- **Assigned task**
Below are the records; repeat exactly their lines between the line holding "META MCDH (773, 124)" and the line holding "Hansel Memo Pads (146, 375)", inclusive, skipping the pictures.

- **Raw data**
────────────────

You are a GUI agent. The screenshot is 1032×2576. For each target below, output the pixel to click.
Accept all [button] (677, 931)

────────────────

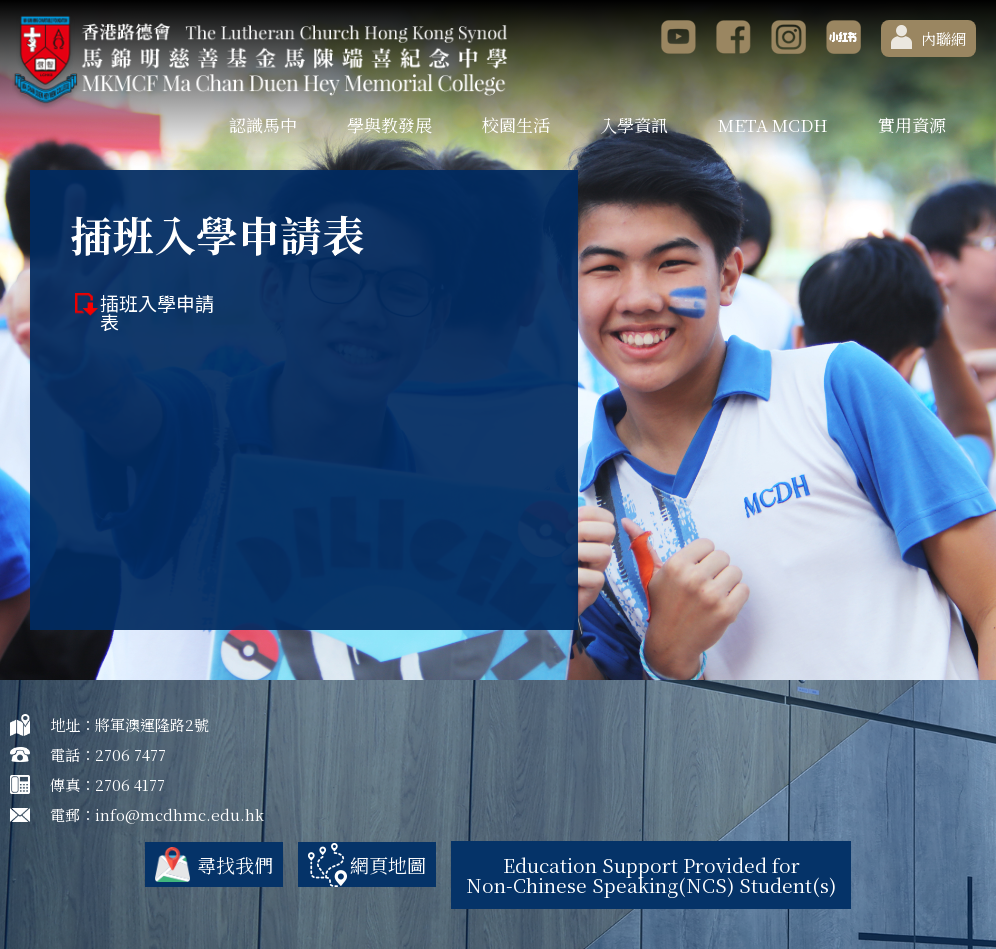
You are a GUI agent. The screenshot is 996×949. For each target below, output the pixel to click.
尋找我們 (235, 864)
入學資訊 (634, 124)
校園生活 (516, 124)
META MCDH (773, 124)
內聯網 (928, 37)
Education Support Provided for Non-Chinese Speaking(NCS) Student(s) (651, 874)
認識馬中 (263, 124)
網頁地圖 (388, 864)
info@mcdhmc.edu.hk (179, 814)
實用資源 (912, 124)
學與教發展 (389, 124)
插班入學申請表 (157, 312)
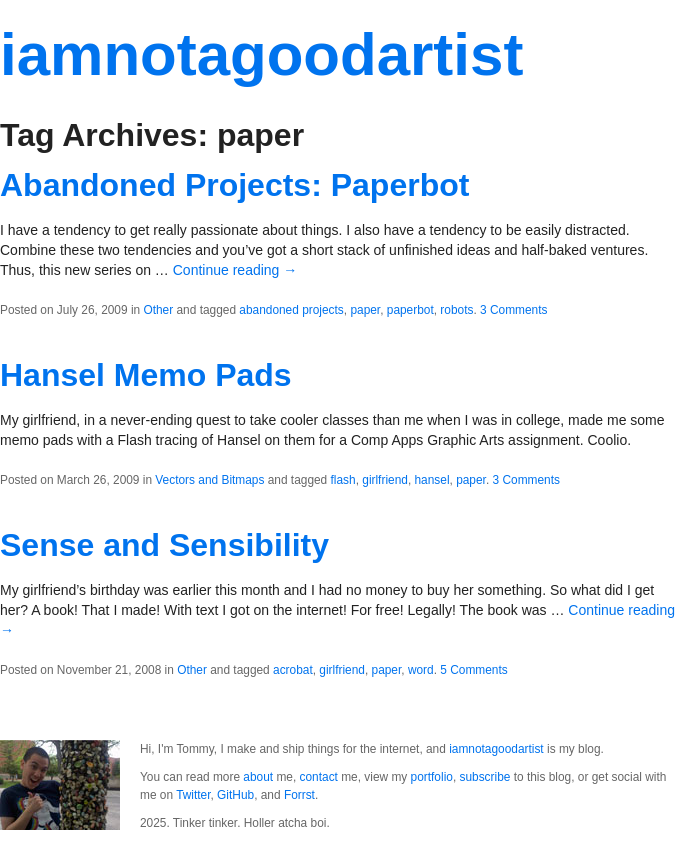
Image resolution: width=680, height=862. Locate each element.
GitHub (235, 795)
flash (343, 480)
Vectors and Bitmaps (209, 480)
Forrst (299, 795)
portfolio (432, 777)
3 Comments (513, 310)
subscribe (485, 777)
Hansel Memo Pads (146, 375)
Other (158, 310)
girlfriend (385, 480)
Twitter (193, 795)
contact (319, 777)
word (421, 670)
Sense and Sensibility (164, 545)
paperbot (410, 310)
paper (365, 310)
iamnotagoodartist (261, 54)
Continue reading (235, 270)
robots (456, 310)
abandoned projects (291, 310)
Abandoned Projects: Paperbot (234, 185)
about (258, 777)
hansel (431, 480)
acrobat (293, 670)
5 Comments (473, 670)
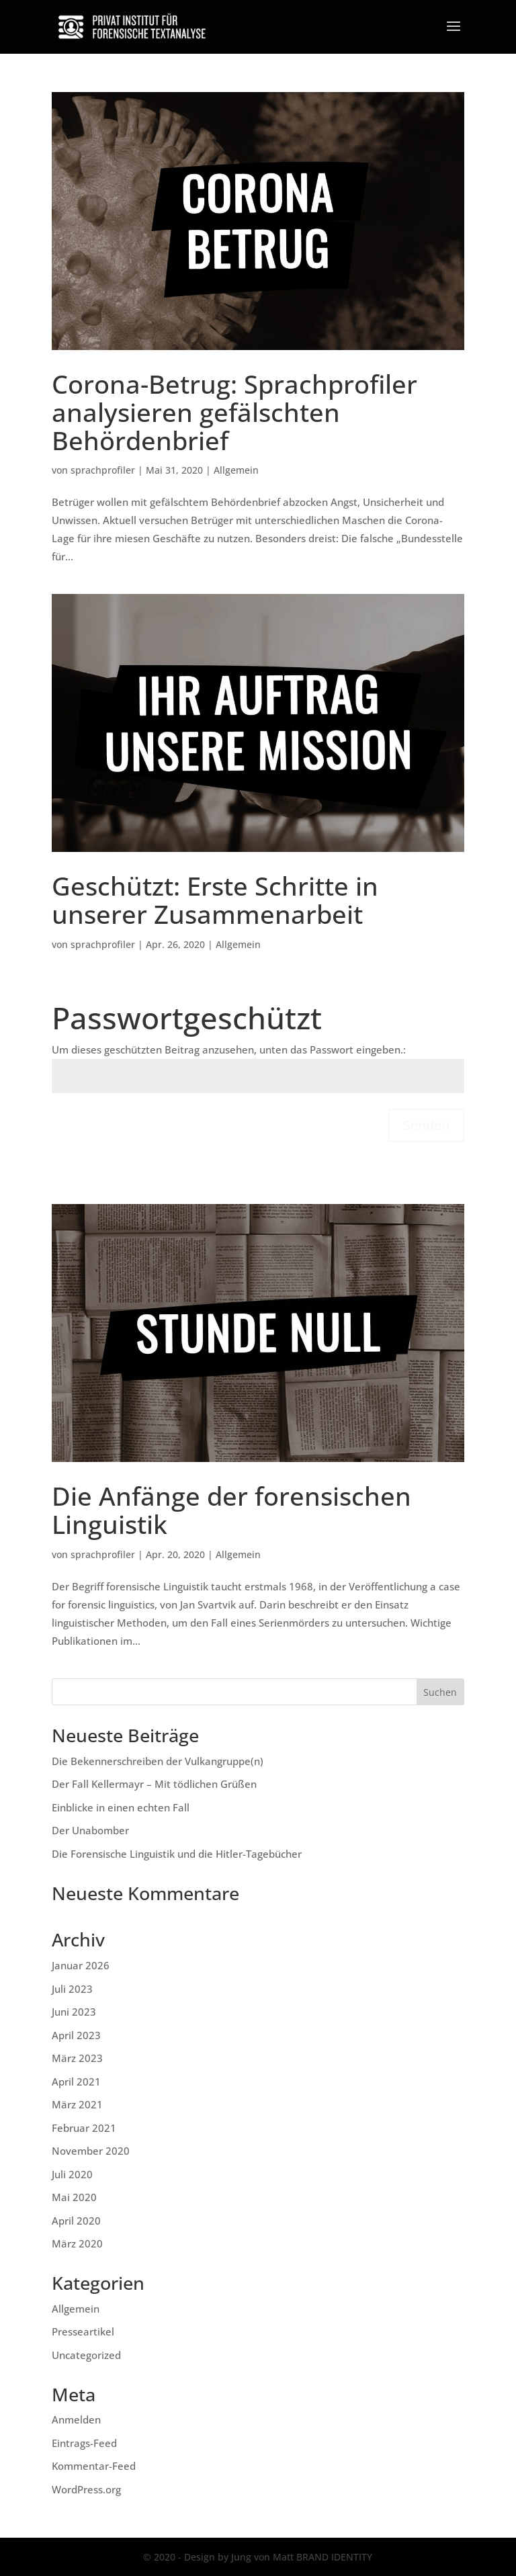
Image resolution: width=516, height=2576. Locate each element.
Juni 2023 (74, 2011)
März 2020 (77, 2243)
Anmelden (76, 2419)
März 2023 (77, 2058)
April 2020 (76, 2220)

────────────────

- **Solution to the problem**
META MCDH (773, 124)
內聯網 (928, 37)
Education Support Provided for Non-Chinese Speaking(NCS) Student(s) (651, 874)
認識馬中 (263, 124)
網頁地圖 (388, 864)
info@mcdhmc.edu.hk (179, 814)
實用資源 (912, 124)
學與教發展 (389, 124)
插班入學申請表 (157, 312)
Image resolution: width=680, height=862. Locate each element.
GitHub (235, 795)
flash (343, 480)
Vectors and Bitmaps (209, 480)
Forrst (299, 795)
portfolio (432, 777)
3 Comments (513, 310)
subscribe (485, 777)
Hansel Memo Pads (146, 375)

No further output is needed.